-- Opening Marker --
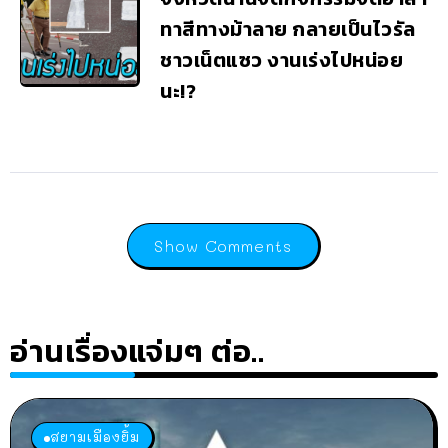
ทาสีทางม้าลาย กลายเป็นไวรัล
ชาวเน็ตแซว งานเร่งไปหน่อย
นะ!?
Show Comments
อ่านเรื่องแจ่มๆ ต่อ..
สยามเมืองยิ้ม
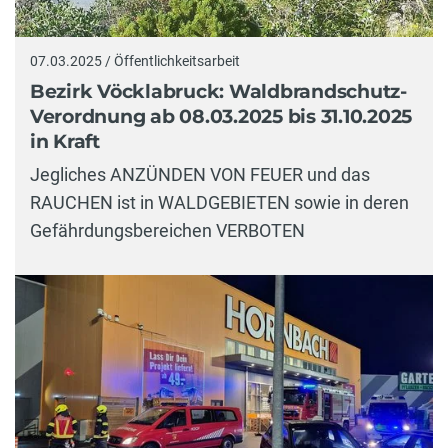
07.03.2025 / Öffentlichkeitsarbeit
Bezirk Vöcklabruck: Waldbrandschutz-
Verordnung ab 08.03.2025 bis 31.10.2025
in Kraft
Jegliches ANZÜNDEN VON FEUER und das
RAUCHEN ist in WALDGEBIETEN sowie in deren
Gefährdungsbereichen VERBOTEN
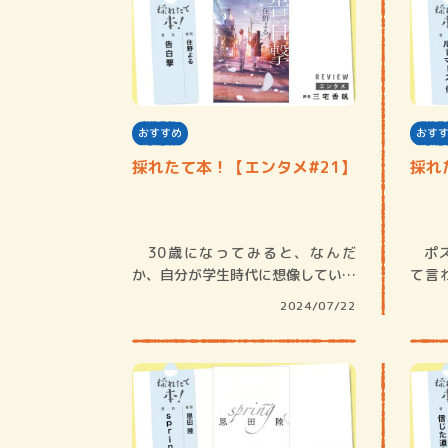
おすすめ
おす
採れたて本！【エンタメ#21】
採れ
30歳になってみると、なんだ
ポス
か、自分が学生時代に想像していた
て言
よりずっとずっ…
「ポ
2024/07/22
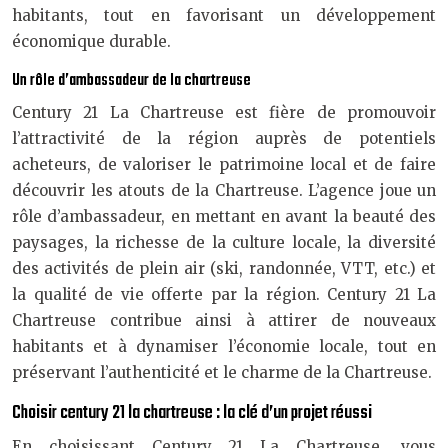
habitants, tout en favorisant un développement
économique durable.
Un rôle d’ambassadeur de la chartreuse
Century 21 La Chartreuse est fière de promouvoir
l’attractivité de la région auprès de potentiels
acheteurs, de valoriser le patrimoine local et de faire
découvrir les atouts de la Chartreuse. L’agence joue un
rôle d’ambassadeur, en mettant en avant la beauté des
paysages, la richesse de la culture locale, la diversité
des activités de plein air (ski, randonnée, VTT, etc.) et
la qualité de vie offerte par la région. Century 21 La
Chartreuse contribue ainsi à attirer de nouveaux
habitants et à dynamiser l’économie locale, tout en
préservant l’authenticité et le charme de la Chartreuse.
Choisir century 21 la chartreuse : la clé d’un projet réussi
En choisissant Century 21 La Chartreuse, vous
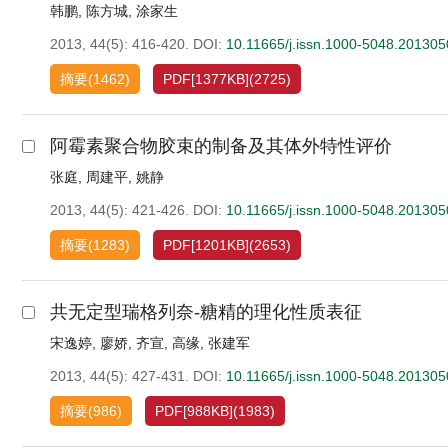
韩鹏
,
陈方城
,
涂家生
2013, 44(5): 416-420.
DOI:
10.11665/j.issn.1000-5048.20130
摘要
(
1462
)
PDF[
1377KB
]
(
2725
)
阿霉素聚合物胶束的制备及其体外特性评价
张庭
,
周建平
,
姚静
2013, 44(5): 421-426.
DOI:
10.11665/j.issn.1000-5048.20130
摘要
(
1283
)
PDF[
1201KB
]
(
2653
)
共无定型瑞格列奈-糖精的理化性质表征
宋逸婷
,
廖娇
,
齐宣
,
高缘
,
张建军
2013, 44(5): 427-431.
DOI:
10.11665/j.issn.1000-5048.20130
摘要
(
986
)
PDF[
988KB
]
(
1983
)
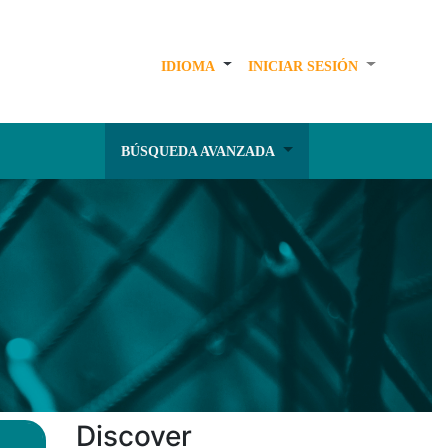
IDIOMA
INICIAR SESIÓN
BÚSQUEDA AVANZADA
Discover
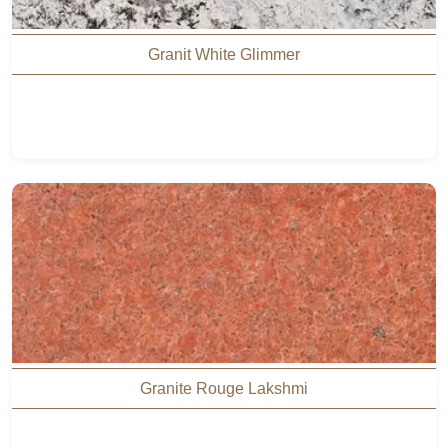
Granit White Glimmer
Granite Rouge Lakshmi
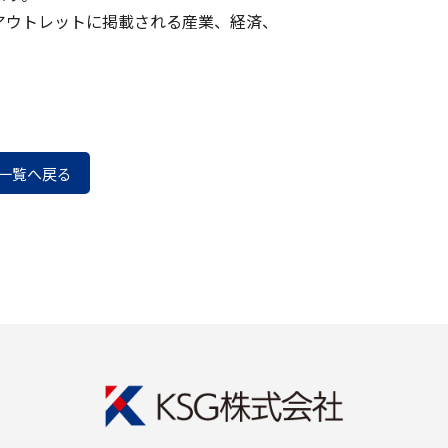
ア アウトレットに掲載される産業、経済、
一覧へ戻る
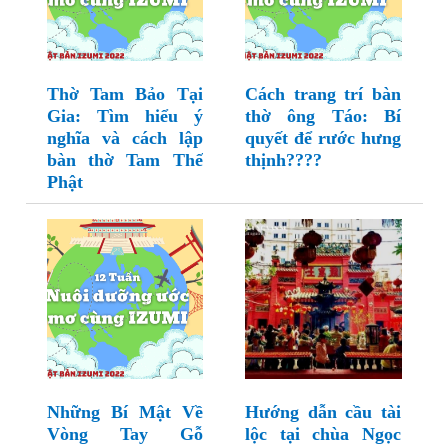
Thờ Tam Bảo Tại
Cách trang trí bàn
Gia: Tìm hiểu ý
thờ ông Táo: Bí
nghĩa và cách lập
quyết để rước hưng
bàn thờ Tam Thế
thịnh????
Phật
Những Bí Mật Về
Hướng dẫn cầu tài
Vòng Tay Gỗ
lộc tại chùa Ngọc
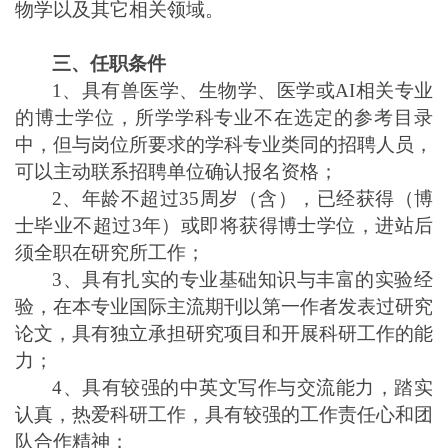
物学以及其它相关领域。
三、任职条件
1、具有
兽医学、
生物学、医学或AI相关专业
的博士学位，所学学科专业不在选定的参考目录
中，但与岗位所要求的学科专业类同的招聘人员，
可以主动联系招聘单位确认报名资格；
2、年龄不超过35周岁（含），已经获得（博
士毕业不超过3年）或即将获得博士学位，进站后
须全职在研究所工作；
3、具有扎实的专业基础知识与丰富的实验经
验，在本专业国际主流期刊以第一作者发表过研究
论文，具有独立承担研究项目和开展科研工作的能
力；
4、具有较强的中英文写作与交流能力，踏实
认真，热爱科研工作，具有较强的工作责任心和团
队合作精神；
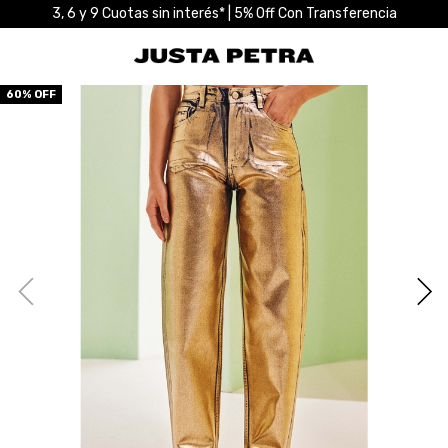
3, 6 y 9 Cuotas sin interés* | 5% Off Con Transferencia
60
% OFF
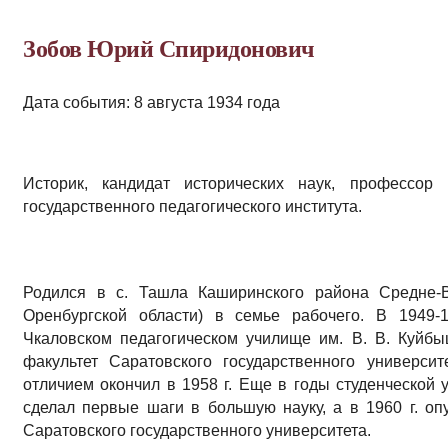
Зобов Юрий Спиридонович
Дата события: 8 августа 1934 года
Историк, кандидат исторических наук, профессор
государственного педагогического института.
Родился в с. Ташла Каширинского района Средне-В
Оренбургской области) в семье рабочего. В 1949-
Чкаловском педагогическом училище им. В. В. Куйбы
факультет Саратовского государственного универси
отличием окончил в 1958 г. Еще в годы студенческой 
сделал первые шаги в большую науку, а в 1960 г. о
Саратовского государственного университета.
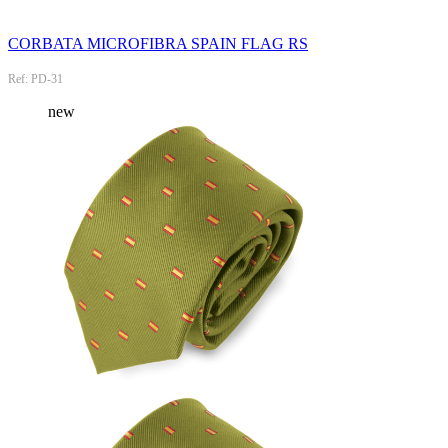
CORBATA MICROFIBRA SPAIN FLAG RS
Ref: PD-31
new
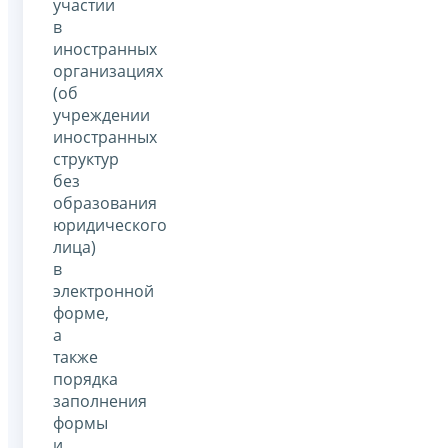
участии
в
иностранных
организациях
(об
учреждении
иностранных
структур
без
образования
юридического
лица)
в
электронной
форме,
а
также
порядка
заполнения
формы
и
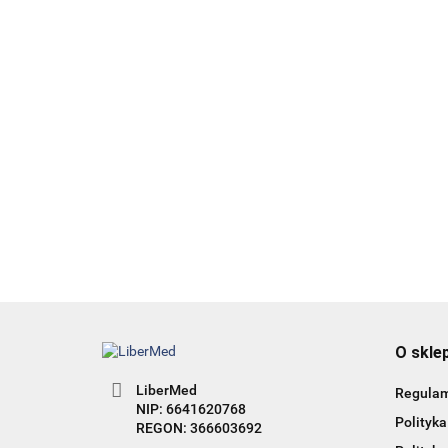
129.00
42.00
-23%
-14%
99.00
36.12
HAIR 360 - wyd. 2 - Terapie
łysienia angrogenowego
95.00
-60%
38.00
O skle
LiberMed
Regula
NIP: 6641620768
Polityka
-- Closing Marker --
-- Opening Marker --
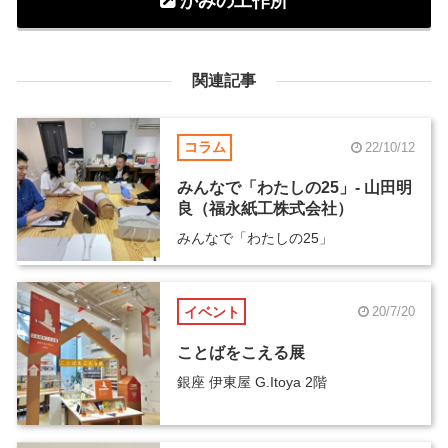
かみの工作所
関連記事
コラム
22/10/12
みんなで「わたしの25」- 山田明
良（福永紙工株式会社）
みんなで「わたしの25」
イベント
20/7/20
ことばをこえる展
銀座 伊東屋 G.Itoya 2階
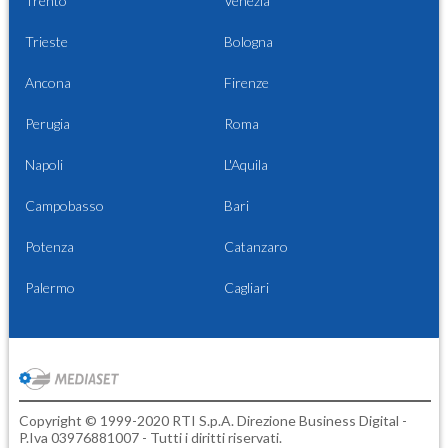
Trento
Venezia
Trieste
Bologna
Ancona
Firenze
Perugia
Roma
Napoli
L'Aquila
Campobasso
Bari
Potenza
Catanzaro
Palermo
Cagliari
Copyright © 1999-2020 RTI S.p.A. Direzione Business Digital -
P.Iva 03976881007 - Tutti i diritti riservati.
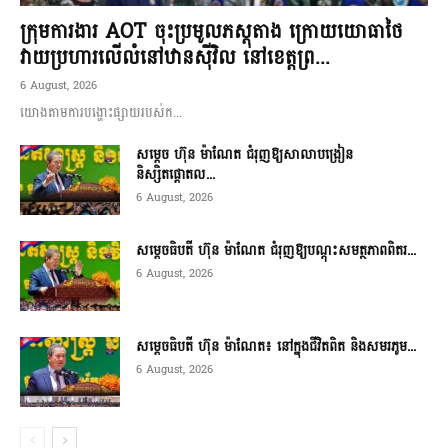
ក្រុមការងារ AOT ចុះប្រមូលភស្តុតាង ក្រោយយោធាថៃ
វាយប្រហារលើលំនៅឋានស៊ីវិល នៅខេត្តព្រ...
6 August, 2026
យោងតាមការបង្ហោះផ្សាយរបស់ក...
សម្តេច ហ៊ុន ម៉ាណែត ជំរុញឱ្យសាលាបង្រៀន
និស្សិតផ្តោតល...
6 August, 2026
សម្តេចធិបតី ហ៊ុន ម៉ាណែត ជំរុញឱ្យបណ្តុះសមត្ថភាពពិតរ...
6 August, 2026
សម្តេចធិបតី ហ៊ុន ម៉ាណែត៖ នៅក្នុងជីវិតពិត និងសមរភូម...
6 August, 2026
-- Closing Marker --
ACTIVITY – Could you report all lines of the listing that hold "locale"?

RESULT FOR THIS EXERCISE –
paysages, la richesse de la culture locale, la diversité
habitants et à dynamiser l’économie locale, tout en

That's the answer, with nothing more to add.